> [What is required]
Set down exactly the lines below between the line holding "太陽光発電（+蓄電池）全般 － 太陽光発電の一括見積もり・価格比較サービス【エコ発】" and the line holding "卒FIT問題とはなんですか？", inclusive; no other line belongs in the answer.

> [Data records]
○ ○ ○ ○ ○

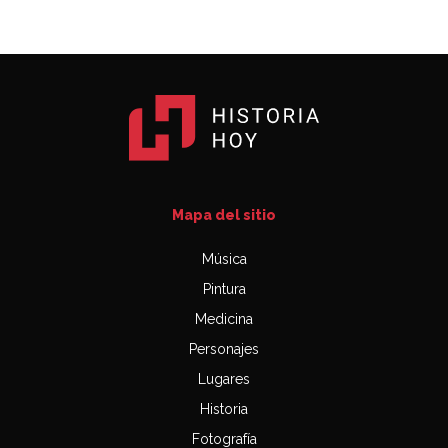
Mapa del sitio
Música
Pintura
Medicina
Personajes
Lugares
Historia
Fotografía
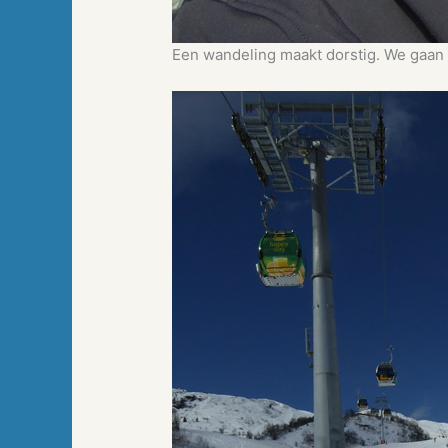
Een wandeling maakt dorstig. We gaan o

○ ○ ○ ○ ○

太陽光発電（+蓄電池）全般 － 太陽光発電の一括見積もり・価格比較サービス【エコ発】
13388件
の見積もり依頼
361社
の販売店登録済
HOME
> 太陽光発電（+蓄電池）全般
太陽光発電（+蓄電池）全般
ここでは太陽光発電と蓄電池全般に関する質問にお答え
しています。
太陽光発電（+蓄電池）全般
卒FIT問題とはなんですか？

○ ○ ○ ○ ○

> [Response to the exercise]
太陽光発電（+蓄電池）全般 － 太陽光発電の一括見積もり・価格比較サービス【エコ発】
13388件
の見積もり依頼
361社
の販売店登録済
HOME
> 太陽光発電（+蓄電池）全般
太陽光発電（+蓄電池）全般
ここでは太陽光発電と蓄電池全般に関する質問にお答え
しています。
太陽光発電（+蓄電池）全般
卒FIT問題とはなんですか？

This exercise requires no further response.